I wanted an easier way to preprocess my data so I used Sklearn's Column Transformer to create a custom preprocessor that can handle heterogenous data and process them based upon their datatype.

from sklearn.pipeline import Pipeline
from sklearn.compose import ColumnTransformer

numeric_cols = X_train.select_dtypes(include=['int64', 'float64']).columns
categor_cols = X_train.select_dtypes(include=['object']).columns

cat_transformer = Pipeline(
    steps = [
    ('label', MultiColumnLabelEncoder()), 
    ('one-hot', OneHotEncoder(handle_unknown ='ignore'))])

preprocessor = ColumnTransformer(
    transformers=[
        ('num', StandardScaler(), numeric_cols),
        ('categor', cat_transformer, categor_cols)])

Feature Selection

Feeding all of the features to the model at once created too much noise in the data and my scores suffered.

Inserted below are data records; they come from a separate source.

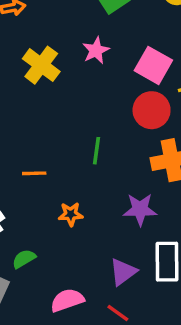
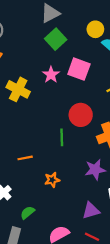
pink square: (153, 65) -> (79, 69), moved
red circle: (152, 110) -> (81, 115), moved
purple triangle: (123, 272) -> (91, 211), turned 30

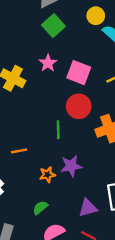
pink square: (79, 69) -> (79, 73), moved
purple star: (95, 170) -> (71, 166), moved
green semicircle: (27, 213) -> (40, 208), moved

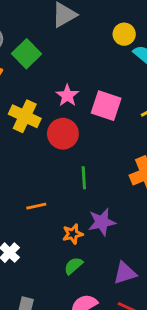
green square: (53, 26) -> (26, 54), moved
red circle: (79, 106) -> (63, 134), moved
green semicircle: (40, 208) -> (73, 266), moved

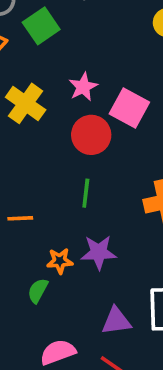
red circle: (63, 134) -> (91, 135), moved
green semicircle: (73, 266) -> (38, 291), moved, turned -30

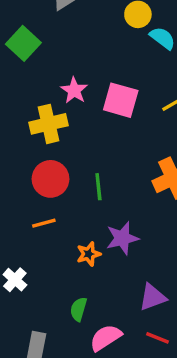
yellow cross: (26, 103) -> (49, 124), moved, turned -36
red circle: (91, 135) -> (50, 179), moved
green semicircle: (38, 291) -> (79, 309), moved

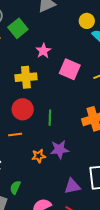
pink star: (74, 90) -> (43, 51), moved
green semicircle: (79, 309) -> (15, 187), moved

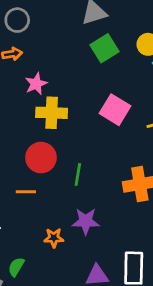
green square: (18, 28) -> (105, 48), moved
pink star: (43, 51) -> (36, 84), moved
orange star: (39, 156) -> (54, 238), moved

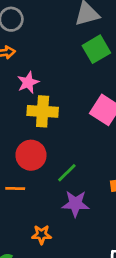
green line: (78, 174) -> (67, 173), turned 35
purple star: (86, 221) -> (75, 204), moved

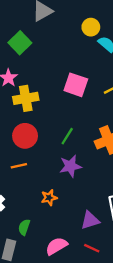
green square: (96, 49) -> (20, 43), moved
green line: (67, 173) -> (67, 136), moved

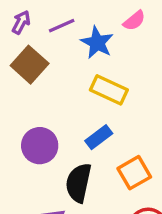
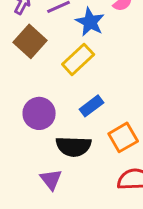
yellow rectangle: (109, 90) -> (78, 59), moved, turned -68
black semicircle: (79, 183) -> (74, 146), turned -100

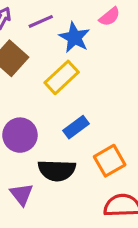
purple triangle: (51, 179) -> (22, 194), moved

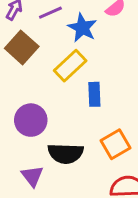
blue rectangle: (76, 127) -> (94, 94), moved, turned -55

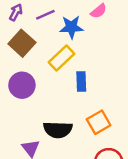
blue star: (82, 28) -> (71, 27), turned -30
purple circle: (31, 120) -> (22, 85), moved

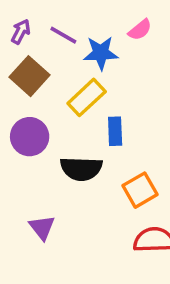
purple line: (45, 15) -> (63, 35), turned 54
black semicircle: (58, 130) -> (81, 169), moved

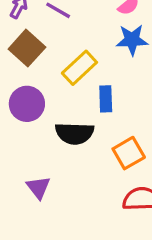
blue star: (101, 53) -> (132, 40), moved

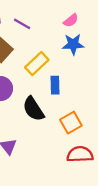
black semicircle: (75, 133) -> (33, 109), turned 55

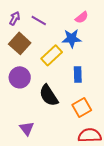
blue star: (73, 44) -> (72, 38), moved
blue rectangle: (55, 85) -> (78, 74), moved

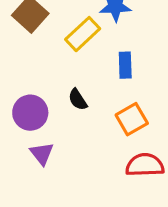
purple circle: (20, 77) -> (30, 113), moved
black semicircle: (49, 95) -> (78, 100), size x0.6

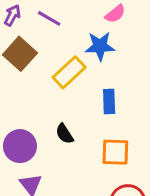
orange square: (132, 119) -> (115, 152), turned 32

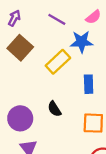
purple line: (49, 18) -> (57, 19), moved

I implemented a Recursive Feature Elimination pipeline using Sklearn to extract the best subset of features for the estimators.

from sklearn.feature_selection import RFE

'''
The variables below enable me to test the RFE model for the optimal number of features between 1 and 25
and keeps track of the R2 score and the adjusted R2 score
'''
num_features = np.arange(1,25)
high_score = 0
scores = []
adj_scores = []
high_score_2 = 0

'''
This pipeline preprocesses the data, fits a linear Regression model
and passes it through RFE to determine the optimal features
'''
feature_select = PipelineRFE(
        steps = [
            ('preprocessor', preprocessor),
            ('rfe', RFE(LinearRegression(), num_features[n])),
            ('model', LinearRegression())])

'''
Inside the for loop we are fitting the pipeline and tracking the scores for each iteration
Everytime the score surpasses the high score, I update it so I know what the score was 
when the best subset of features was found
'''
for n in range(len(num_features)):
      
    feature_select.fit(X_train, y_train)
        
    score = feature_select.score(X_test, y_test)
    score_2 = adj_r2_score(feature_select,X_test, y_test)
        
    scores.append(score)
    adj_scores.append(score_2)
        
    if score > high_score:
        high_score = score
        
    if score_2 > high_score_2:
        high_score_2 = score_2
        
temp = pd.Series(feature_select.named_steps['rfe'].support_)
selected_features_rfe = temp[temp==True].index
    
print('Selected Features:{}'.format(selected_features_rfe))          
print('R2 High Score: {}'.format(high_score))
print('Adj R2 High Score: {}'.format(high_score_2))

Model Selection

After determining which columns were best for training the models, I trained each model using those features to compare results. In order to ensure the scores were valid, I used KFold Cross Validation with each model 10 times.

X_train, X_test, y_train, y_test = train_test_split(X, y, test_size=0.25, random_state=0)
X_train_pre = preprocessor.fit_transform(X_train)
X_test_pre = preprocessor.transform(X_test)
X_train_rfe = X_train_pre[:,selected_features_rfe]

models = [
    LinearRegression(),
    Ridge(),
    Lasso(),
    ElasticNet(),
    GradientBoostingRegressor(),
    RandomForestRegressor()
]

k_fold = KFold(n_splits=10, shuffle=False, random_state=0)

for model in models:
    
    results_kfold = cross_val_score(model, X_train_rfe, y_train, cv=k_fold)
    
    print(model)
    print(np.mean(results_kfold))

Conclusion Part Two

With the selected features, each model scored fairly well aside from the Elastic Net. I chose Lasso Regression because it implements regularization which penalizes irrelevant features. I also chose it based upon the scores that I cross validated, and because it does a good job of dealing with multivariate data while quieting some of the noise caused by low impact features.